A person can be spiritual without belonging to a religious community. But (remember, I'm a pastor and therefore biased) how does spirituality develop, mature, and become action if not through the relationships nurtured within a faith community--whether it be church, synagogue, mosque, or temple. How can the stories or tenets of our faith be fully understood if our interpretation is not challenged or confirmed.
Faith can be shallow if we only have yes people around us. Faith can be destructive if a narrow parameter of what is God is fenced around us.
I have not finished reading this book yet but my attention was particularly engaged through her chapter titled, Moral Authority.
My muddied thoughts or take-away from that chapter:
If we believe stories from ancient texts no longer have meaning for us today, what will pull at or draw a commitment from individuals or groups to be concerned for the other, to give of their time or money, to seek justice and love kindness. If we do not care to become steeped within a common story or narrative, are at danger of becoming narcissistic people?

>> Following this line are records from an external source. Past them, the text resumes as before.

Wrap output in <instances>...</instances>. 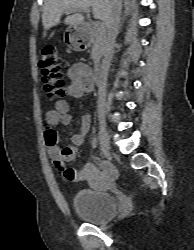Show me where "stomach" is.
Listing matches in <instances>:
<instances>
[{"label": "stomach", "mask_w": 194, "mask_h": 250, "mask_svg": "<svg viewBox=\"0 0 194 250\" xmlns=\"http://www.w3.org/2000/svg\"><path fill=\"white\" fill-rule=\"evenodd\" d=\"M64 38L71 44L73 49L76 51L83 50L86 47V45L80 43L79 41V40H82L83 42L86 41L85 29L81 24L74 25L73 29H68L67 34L65 35Z\"/></svg>", "instance_id": "obj_1"}]
</instances>
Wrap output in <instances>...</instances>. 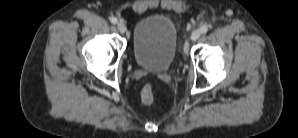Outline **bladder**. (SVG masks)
Wrapping results in <instances>:
<instances>
[{
    "label": "bladder",
    "mask_w": 298,
    "mask_h": 138,
    "mask_svg": "<svg viewBox=\"0 0 298 138\" xmlns=\"http://www.w3.org/2000/svg\"><path fill=\"white\" fill-rule=\"evenodd\" d=\"M177 38V27L168 16L154 14L140 19L132 38L135 62L147 70H167L176 55Z\"/></svg>",
    "instance_id": "bladder-1"
}]
</instances>
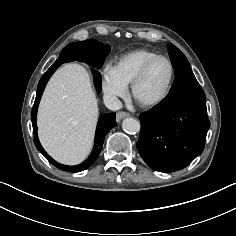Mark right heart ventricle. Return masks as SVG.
<instances>
[{
	"label": "right heart ventricle",
	"instance_id": "1",
	"mask_svg": "<svg viewBox=\"0 0 236 236\" xmlns=\"http://www.w3.org/2000/svg\"><path fill=\"white\" fill-rule=\"evenodd\" d=\"M158 54L150 49L138 48L119 56L112 66L118 79L125 85H131L141 67Z\"/></svg>",
	"mask_w": 236,
	"mask_h": 236
}]
</instances>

We are a story people, whether the stories are autobiographical or historical or fictional. Stories shape us and form us, whether written as poetry or prose. What stories do you reread? Those stories, and their underlying themes and subtexts, shape you.
As a teen, I listened to John Denver songs over and over, and over and over and I'm sure my parents wished they had never introduced me to him! But through his songs (and our family camping and canoeing trips), I developed a deep abiding affection for earth. I try to live a life that is sustainable, green, simple, minimalist, a lifestyle which focuses my money and my time on relationships with people rather than necessitating overtime hours in order to pay or care for things that I've purchased.
Growing up, I heard many Bible stories and, especially the stories about Jesus, many were repeated. After being social worker for several years, I went to seminary and studied those same Bible stories. For 20 years I have preached from the Bible. Those stories tell us so much about the people of that time--what was important to them, how they perceived God, how their faith shaped their tribe, and how their understanding of God changed through the generations.
At any rate, I encourage you to check out this book if you're at all interested in spirituality and how religion affects the broader fabric of our nation.